To do. What you return should be every record, retyped without a single change.
──────
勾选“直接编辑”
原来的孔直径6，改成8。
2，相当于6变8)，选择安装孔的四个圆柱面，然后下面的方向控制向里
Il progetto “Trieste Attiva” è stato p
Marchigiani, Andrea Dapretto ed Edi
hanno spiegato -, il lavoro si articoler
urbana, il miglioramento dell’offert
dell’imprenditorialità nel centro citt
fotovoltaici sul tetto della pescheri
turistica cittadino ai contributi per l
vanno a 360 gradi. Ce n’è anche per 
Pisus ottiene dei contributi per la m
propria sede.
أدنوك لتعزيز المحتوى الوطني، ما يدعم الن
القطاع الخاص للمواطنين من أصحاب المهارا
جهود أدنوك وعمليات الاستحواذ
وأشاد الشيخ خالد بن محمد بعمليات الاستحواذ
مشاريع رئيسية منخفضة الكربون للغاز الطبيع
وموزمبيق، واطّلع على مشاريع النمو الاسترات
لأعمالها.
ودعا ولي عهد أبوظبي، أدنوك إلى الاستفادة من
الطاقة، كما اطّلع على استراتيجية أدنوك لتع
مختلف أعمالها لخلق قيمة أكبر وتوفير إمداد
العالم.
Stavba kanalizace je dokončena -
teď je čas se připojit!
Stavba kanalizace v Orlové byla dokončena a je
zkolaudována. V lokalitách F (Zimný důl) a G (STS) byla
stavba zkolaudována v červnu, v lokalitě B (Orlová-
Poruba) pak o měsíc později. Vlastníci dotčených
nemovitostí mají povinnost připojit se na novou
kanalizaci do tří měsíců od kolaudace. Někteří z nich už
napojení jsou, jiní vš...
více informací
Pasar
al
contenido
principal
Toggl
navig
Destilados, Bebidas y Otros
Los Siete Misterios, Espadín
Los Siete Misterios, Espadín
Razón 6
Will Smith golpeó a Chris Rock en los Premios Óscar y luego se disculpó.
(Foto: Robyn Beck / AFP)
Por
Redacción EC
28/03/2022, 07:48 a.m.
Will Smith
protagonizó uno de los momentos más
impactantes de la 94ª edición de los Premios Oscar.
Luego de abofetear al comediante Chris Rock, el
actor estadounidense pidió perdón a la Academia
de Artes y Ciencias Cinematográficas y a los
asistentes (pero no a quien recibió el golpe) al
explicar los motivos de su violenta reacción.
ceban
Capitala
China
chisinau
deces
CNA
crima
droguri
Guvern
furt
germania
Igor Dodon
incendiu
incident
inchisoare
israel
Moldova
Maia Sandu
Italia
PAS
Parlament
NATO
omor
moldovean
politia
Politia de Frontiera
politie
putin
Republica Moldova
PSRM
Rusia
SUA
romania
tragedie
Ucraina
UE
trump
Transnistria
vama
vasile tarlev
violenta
──────
Response area.
勾选“直接编辑”
原来的孔直径6，改成8。
2，相当于6变8)，选择安装孔的四个圆柱面，然后下面的方向控制向里
Il progetto “Trieste Attiva” è stato p
Marchigiani, Andrea Dapretto ed Edi
hanno spiegato -, il lavoro si articoler
urbana, il miglioramento dell’offert
dell’imprenditorialità nel centro citt
fotovoltaici sul tetto della pescheri
turistica cittadino ai contributi per l
vanno a 360 gradi. Ce n’è anche per 
Pisus ottiene dei contributi per la m
propria sede.
أدنوك لتعزيز المحتوى الوطني، ما يدعم الن
القطاع الخاص للمواطنين من أصحاب المهارا
جهود أدنوك وعمليات الاستحواذ
وأشاد الشيخ خالد بن محمد بعمليات الاستحواذ
مشاريع رئيسية منخفضة الكربون للغاز الطبيع
وموزمبيق، واطّلع على مشاريع النمو الاسترات
لأعمالها.
ودعا ولي عهد أبوظبي، أدنوك إلى الاستفادة من
الطاقة، كما اطّلع على استراتيجية أدنوك لتع
مختلف أعمالها لخلق قيمة أكبر وتوفير إمداد
العالم.
Stavba kanalizace je dokončena -
teď je čas se připojit!
Stavba kanalizace v Orlové byla dokončena a je
zkolaudována. V lokalitách F (Zimný důl) a G (STS) byla
stavba zkolaudována v červnu, v lokalitě B (Orlová-
Poruba) pak o měsíc později. Vlastníci dotčených
nemovitostí mají povinnost připojit se na novou
kanalizaci do tří měsíců od kolaudace. Někteří z nich už
napojení jsou, jiní vš...
více informací
Pasar
al
contenido
principal
Toggl
navig
Destilados, Bebidas y Otros
Los Siete Misterios, Espadín
Los Siete Misterios, Espadín
Razón 6
Will Smith golpeó a Chris Rock en los Premios Óscar y luego se disculpó.
(Foto: Robyn Beck / AFP)
Por
Redacción EC
28/03/2022, 07:48 a.m.
Will Smith
protagonizó uno de los momentos más
impactantes de la 94ª edición de los Premios Oscar.
Luego de abofetear al comediante Chris Rock, el
actor estadounidense pidió perdón a la Academia
de Artes y Ciencias Cinematográficas y a los
asistentes (pero no a quien recibió el golpe) al
explicar los motivos de su violenta reacción.
ceban
Capitala
China
chisinau
deces
CNA
crima
droguri
Guvern
furt
germania
Igor Dodon
incendiu
incident
inchisoare
israel
Moldova
Maia Sandu
Italia
PAS
Parlament
NATO
omor
moldovean
politia
Politia de Frontiera
politie
putin
Republica Moldova
PSRM
Rusia
SUA
romania
tragedie
Ucraina
UE
trump
Transnistria
vama
vasile tarlev
violenta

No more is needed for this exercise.